Un projet d'attentat "visant des représentants de la force publique" déjoué dans la région d'Orléans

Le commissariat central d\'Orléans était, selon les informations de France 2, une des cibles envisagées par les deux suspects de l\'attentat déjoué annoncé par Bernard Cazeneuve le 22 décembre 2015.
Le commissariat central d'Orléans était, selon les informations de France 2, une des cibles envisagées par les deux suspects de l'attentat déjoué annoncé par Bernard Cazeneuve le 22 décembre 2015. (MAXPPP)

Deux Français ont été interpellés et mis en examen samedi, a annoncé le ministre de l'Intérieur, Bernard Cazeneuve.

Un projet d'attentat dans la région d'Orléans (Loiret) a été déjoué la semaine dernière par la DGSI, a annoncé Bernard Cazeneuve, mardi 22 décembre, lors d'une visite à Toulouse. Deux Français ont été interpellés et mis en examen samedi, a précisé le ministre de l'Intérieur.
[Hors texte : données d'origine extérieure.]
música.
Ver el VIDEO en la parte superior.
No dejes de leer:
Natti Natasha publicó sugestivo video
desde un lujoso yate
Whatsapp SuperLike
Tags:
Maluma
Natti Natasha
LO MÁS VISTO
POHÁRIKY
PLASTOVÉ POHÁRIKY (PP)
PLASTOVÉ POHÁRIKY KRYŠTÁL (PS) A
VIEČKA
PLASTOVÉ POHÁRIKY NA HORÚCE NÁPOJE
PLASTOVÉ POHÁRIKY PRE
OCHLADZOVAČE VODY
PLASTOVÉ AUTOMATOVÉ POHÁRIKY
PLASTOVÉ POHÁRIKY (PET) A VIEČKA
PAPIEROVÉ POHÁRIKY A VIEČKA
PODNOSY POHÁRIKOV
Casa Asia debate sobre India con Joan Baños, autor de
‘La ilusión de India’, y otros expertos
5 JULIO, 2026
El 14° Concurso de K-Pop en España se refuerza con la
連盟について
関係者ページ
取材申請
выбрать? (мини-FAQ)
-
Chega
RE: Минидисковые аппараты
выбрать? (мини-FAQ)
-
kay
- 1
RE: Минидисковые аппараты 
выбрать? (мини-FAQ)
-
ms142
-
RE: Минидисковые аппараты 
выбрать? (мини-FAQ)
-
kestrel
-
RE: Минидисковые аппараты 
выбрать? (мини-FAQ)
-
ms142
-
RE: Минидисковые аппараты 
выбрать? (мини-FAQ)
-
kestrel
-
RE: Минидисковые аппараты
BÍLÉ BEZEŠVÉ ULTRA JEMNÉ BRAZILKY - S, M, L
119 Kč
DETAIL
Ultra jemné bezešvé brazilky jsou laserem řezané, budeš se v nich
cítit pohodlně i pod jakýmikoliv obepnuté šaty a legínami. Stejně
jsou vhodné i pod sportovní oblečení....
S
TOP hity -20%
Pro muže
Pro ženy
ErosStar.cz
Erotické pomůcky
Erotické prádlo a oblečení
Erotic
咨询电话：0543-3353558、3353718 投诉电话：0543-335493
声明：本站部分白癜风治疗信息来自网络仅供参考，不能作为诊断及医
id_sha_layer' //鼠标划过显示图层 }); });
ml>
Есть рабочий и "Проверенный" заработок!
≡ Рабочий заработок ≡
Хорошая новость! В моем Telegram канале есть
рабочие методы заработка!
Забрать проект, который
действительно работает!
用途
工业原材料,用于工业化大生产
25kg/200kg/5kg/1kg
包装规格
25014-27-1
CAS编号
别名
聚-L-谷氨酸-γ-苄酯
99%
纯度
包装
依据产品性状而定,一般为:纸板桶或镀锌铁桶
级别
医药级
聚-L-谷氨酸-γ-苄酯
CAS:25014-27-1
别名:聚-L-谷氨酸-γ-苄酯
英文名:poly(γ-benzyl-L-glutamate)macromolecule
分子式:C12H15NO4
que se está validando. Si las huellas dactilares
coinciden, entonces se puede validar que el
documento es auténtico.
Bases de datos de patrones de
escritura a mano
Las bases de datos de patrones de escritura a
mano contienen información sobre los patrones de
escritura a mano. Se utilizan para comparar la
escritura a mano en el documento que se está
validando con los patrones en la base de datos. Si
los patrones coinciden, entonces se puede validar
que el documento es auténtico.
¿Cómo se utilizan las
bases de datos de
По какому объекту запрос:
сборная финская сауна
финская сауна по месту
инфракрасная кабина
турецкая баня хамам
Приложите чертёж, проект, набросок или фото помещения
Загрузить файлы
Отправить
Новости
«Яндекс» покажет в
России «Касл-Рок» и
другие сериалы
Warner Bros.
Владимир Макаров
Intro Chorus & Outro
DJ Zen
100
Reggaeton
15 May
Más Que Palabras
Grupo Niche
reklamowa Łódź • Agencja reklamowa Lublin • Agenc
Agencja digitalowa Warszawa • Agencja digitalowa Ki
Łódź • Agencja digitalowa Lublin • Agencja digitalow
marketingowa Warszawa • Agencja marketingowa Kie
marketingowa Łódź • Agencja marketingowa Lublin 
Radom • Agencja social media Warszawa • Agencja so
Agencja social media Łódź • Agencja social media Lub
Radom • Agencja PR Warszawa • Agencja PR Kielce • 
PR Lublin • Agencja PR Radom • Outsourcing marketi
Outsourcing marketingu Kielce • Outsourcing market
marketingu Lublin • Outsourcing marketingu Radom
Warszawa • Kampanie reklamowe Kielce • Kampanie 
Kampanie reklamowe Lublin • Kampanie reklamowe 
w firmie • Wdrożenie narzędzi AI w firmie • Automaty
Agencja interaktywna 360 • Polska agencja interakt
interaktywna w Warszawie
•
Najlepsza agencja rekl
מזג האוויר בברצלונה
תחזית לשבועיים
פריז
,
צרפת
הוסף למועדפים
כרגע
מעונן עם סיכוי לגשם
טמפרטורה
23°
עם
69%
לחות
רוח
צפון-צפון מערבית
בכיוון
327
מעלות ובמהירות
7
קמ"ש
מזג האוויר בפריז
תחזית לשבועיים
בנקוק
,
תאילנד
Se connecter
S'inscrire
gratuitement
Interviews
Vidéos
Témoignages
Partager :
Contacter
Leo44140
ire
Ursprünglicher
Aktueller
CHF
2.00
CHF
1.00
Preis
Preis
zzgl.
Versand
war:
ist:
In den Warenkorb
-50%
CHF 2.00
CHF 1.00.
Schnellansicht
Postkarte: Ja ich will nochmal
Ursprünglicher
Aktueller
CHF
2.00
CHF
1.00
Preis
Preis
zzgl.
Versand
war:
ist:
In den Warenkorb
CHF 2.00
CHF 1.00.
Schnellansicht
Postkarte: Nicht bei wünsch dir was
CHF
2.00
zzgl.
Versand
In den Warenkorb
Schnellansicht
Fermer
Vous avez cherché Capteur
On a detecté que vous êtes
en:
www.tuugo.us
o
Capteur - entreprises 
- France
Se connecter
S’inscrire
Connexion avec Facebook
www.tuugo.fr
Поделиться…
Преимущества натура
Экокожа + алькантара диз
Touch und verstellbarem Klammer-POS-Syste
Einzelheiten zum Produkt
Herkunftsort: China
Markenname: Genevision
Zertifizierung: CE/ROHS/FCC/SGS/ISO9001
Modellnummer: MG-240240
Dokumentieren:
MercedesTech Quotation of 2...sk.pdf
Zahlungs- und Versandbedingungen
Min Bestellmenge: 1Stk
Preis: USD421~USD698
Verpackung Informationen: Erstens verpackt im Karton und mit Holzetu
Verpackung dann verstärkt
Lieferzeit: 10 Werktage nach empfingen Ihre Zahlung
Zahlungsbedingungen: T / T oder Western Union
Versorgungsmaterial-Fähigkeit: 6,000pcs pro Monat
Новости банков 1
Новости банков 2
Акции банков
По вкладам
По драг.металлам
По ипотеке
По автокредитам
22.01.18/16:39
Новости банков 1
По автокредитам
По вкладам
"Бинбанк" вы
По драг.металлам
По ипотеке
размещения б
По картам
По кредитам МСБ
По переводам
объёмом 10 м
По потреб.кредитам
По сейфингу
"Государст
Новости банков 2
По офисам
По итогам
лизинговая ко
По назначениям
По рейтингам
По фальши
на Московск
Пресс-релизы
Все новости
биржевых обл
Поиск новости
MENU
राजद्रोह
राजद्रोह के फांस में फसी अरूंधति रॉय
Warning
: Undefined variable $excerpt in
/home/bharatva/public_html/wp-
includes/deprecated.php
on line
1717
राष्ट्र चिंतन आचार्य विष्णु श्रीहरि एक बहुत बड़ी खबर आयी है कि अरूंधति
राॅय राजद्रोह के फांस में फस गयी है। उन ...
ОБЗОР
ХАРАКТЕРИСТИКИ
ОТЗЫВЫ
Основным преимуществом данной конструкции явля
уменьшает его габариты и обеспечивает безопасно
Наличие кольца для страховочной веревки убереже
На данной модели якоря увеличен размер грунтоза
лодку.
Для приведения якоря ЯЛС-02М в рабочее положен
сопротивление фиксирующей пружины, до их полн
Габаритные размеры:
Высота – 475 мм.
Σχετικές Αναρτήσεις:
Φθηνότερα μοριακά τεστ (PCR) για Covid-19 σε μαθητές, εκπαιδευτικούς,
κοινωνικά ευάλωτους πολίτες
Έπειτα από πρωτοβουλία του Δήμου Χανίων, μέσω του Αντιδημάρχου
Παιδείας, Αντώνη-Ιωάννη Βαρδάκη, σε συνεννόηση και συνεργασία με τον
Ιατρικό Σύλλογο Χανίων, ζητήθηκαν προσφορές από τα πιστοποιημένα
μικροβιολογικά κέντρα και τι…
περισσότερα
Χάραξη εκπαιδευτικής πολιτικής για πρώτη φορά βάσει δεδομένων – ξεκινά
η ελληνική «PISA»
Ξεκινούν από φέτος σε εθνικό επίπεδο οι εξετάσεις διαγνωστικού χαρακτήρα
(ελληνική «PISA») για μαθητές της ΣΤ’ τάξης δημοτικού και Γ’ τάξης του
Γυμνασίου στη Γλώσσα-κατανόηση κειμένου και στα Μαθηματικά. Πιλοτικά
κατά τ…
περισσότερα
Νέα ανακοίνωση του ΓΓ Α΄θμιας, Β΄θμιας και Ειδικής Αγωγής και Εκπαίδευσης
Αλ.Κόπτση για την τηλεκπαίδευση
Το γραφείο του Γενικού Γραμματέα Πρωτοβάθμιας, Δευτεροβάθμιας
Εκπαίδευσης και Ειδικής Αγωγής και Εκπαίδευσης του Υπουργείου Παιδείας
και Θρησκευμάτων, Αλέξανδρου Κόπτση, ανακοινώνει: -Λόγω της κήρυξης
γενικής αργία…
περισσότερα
Ils visaient "des représentants de la force publique".

En quoi consistait le projet d'attentat ? 

Selon les informations de France 2, le projet d'attentat envisageait une ou plusieurs cibles : une caserne de l'armée de terre, une gendarmerie et le commissariat central d'Orléans. Mais cela était encore flou.

Les deux hommes avaient réuni plusieurs milliers d'euros pour mener à bien leur attentat, et étaient sur le point d'acheter des fusils d'assaut et de recruter d'éventuels complices.

Qui sont les suspects ? 

Il s’agit, a indiqué le ministre de l'Intérieur, de deux Français, l’un "âgé de 20 ans et inconnu des services de police, l’autre âgé de 24 ans et connu pour des faits de délinquance".

Les deux hommes étaient "en contact avec un jihadiste français présent en Syrie", a ajouté Bernard Cazeneuve. "L'enquête devra établir s'il était le commanditaire des attaques que l'un d'eux a reconnu avoir projetées contre des militaires, des gendarmes et des policiers", a-t-il dit.

Quand ont-il été interpellés  ?

Plusieurs personnes ont été interpellées le 15 et le 16 décembre, d'après les informations de France 3, précisant que le parquet avait débuté son enquête sur eux au début du mois d'août. Seuls les deux hommes mentionnés par le ministre de l'Intérieur auraient été écroués. Cet attentat déjoué est, selon le ministre de l'Intérieur, le dixième depuis 2013 sur le territoire français.